Les Frères musulmans et le double jeu
Avant même la déclaration annonçant officiellement les résultats des élections présidentielles et la victoire du candidat des Frères musulmans, Mohamed Morsi, plusieurs observateurs ont tenté d’analyser les retombées d’un pouvoir islamiste en Egypte, dans le pays arabe le plus influent de la région. Les milieux diplomatiques n’ont pas été surpris de cette victoire, car depuis déjà quelques années ils avaient tendance à reconnaître la confrérie des Frères musulmans comme organisation légitime.
En février 2011, James Klaper, conseiller du président Obama dans les affaires des services de renseignements, a osé dire devant la commission du Congrès américain : « les “Frères musulmans” est une notion qui qualifie en terme général divers mouvements; dans le cas de l’Egypte, il s’agit d’un groupe très hétérogène, en majorité laïc, qui évite d’utiliser la violence et a même condamné Al Qaïda pour avoir déformé les valeurs de l’Islam ». Mais voilà que trois mois plus tard, le site officiel des Frères musulmans condamne les Etats-Unis pour avoir assassiné Ben Laden.
Même si Claper a déjà rectifié le tir et s’est rétracté quelque peu de ses propos, il semble que les analyses et les commentaires indiquent un changement de politique aux Etats-Unis comme en Grande Bretagne. Ils se sont accentués après la chute de Hosni Moubarak.

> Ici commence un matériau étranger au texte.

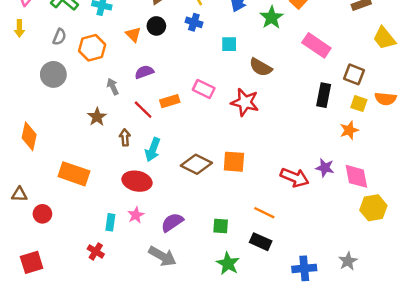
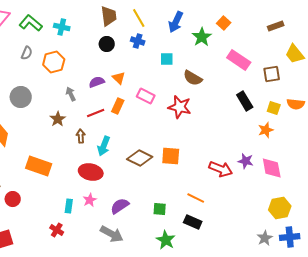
orange triangle: (133, 34) -> (119, 78), moved
gray circle: (53, 74) -> (21, 97), moved
brown square: (354, 74) -> (272, 74), moved, turned -30
black rectangle: (324, 95) -> (245, 101), turned -42
orange rectangle: (170, 101) -> (118, 106), turned -49
red line: (143, 110) -> (96, 113), turned -66
yellow hexagon: (373, 208) -> (280, 208), moved
blue cross: (304, 268) -> (290, 237), moved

Ainsi, en juin 2011, la Secrétaire d’Etat Hillary Clinton a expliqué que l’administration Obama poursuivra sa politique, en précisant que des contacts limités avec les Frères musulmans sont en cours et qu’ils existent déjà par intermittence depuis plus de cinq ans ». Clinton a ajouté que « Washington souhaite entamer des liens avec tous ceux qui défendent la paix et s’engagent à agir contre la violence, car ils vont de pair avec les intérêts des Etats-Unis ».

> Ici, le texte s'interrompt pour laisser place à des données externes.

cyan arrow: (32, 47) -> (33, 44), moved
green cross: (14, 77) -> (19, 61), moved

Et pourtant, au Moyen-Orient les Frères musulmans sont considérés différemment, et pour preuve…: En 2005, l’ancien ministre de l’Education du Koweït, Dr. Ahmed al Rabi, écrit dans le quotidien saoudien « A-Chraq al Wassad : “la source du terrorisme religieux qui déferle aujourd’hui provient de l’idéologie des Frères musulmans… » Et il ajoute : « toute personne qui a collaboré avec Ben Laden et Al-Qaïda était à l’origine un Frère musulman ». Deux ans plus tard, Hussein Shovokashi, célèbre chroniqueur du même quotidien écrit : « A ce jour, les Frères musulmans n’ont apporté aucune contribution, mis à part fanatisme, querelles et parfois assassinats ».

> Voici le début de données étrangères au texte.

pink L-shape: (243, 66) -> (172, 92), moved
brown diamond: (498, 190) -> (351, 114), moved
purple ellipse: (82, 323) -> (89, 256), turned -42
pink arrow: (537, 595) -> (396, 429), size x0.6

Ces analyses sont parfaitement exactes en voici quelques exemples éloquents: Abdullah Azam, qui fut le mentor de Ben Laden, était à l’origine membre de la confrérie des Frères musulmans en Jordanie. Ayman Azwahiri, qui fut l’adjoint de Ben Laden et actuellement son successeur à la tête d’al Qaïda, a été membre actif des Frères musulmans en Egypte. Khalid Cheikh Mohammed, l’architecte des attentats du 11 septembre, a été formé dans la branche koweïtienne des Frères musulmans.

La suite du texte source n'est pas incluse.